Daphne laureola reaches a height between 0.5-1 m, rarely to 1.5 m. The habit of this shrub can be upright or decumbent (arched at the base then spreading upward). The bark is thin and yellow-grey when mature, while immature stems are green. The leaves are spirally arranged, usually forming dense whorls at the shoot tips, but may clothe the full length of the shoots. The leaves are oblanceolate to obovate-oblanceolate, 5–12 cm long and 1–3 cm wide. They are glabrous (hairless), dark green and glossy on the upper surface, and lighter green beneath.

The flowers are 8–12 mm long, inconspicuous, yellow-green, with four sepals and no petals, and are honey-scented, produced in small axial racemes somewhat hidden among the leaf bases. Flowering is in late winter and early spring, with pollination by flies and moths; the plant is outcrossing, so seed production depends on multiple plants being present. The berry is black, egg-shaped, and 1.5 cm wide, containing one seed; it ripens in late summer, and is poisonous to humans, but not to birds, which eat the berries and disperse the seeds.

==Taxonomy==
Two subspecies are accepted by the Plants of the World Online database; they are not considered distinct by the Euro+Med Plantbase, which treats the species as monotypic.
- Daphne laureola subsp. laureola — most of the species' range
- Daphne laureola subsp. philippi (Gren.) Nyman — restricted to the Pyrenees

== Etymology ==
The genus name Daphne is from the ancient Greek for laurel.
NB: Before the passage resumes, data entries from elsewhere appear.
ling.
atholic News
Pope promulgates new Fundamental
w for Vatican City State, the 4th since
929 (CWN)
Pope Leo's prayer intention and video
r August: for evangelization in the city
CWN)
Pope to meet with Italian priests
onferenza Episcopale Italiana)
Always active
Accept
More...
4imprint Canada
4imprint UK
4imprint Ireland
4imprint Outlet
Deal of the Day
Daphne is also the name of a dryad in Greek mythology who was transformed into a laurel tree. The specific epithet laureola means 'laurel-like'; therefore, the binomial translates to "laurel-like laurel". The English name spurge-laurel refers its superficial foliage resemblance to a laurel, and to its spurge-like purgative properties.

== Ecology and habitat ==
It is one of two species of Daphne native to Great Britain, the other being Daphne mezereum. Both have a strong preference for alkaline soils and are most commonly found in limestone areas, although D. laureola is also found on clay. However, unlike D. mezereum, D. laureola is evergreen, with yellowish-green flowers borne very early in the spring and black berries.
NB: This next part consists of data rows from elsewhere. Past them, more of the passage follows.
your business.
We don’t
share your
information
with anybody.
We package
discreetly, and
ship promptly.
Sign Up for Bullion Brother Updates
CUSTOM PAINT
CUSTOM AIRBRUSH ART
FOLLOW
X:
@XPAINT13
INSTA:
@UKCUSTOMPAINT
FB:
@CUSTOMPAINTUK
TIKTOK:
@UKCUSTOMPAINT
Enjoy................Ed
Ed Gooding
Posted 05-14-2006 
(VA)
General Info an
==As an invasive species==
Outside its native range, D. laureola is naturalised in Scotland, Ireland, Denmark, and Crimea. It has become an invasive weed in parts of Australasia and western North America. Growing in sun or shade, it is well-suited to the temperate forest understory and can colonise areas (both by seeding and by root suckering) to form monotypic stands and out-compete native vegetation. It is a Class B Noxious weed in Washington state. It is also a weed in native forests in Tasmania, Australia, and New Zealand.

Hand-pulling is effective against small infestations (gloves must be worn to protect against the caustic sap); shrubs too large or too small to pull must be dug out.

==Toxicity==
All parts of the plant, including the fruit, are poisonous for humans. The sap is known to cause skin rashes on contact.

==In culture==
Gilbert White called it dwarf laurel, and on 5 December 1783 "fetched them" from the high wood and hanger at Selborne and planted them in his garden.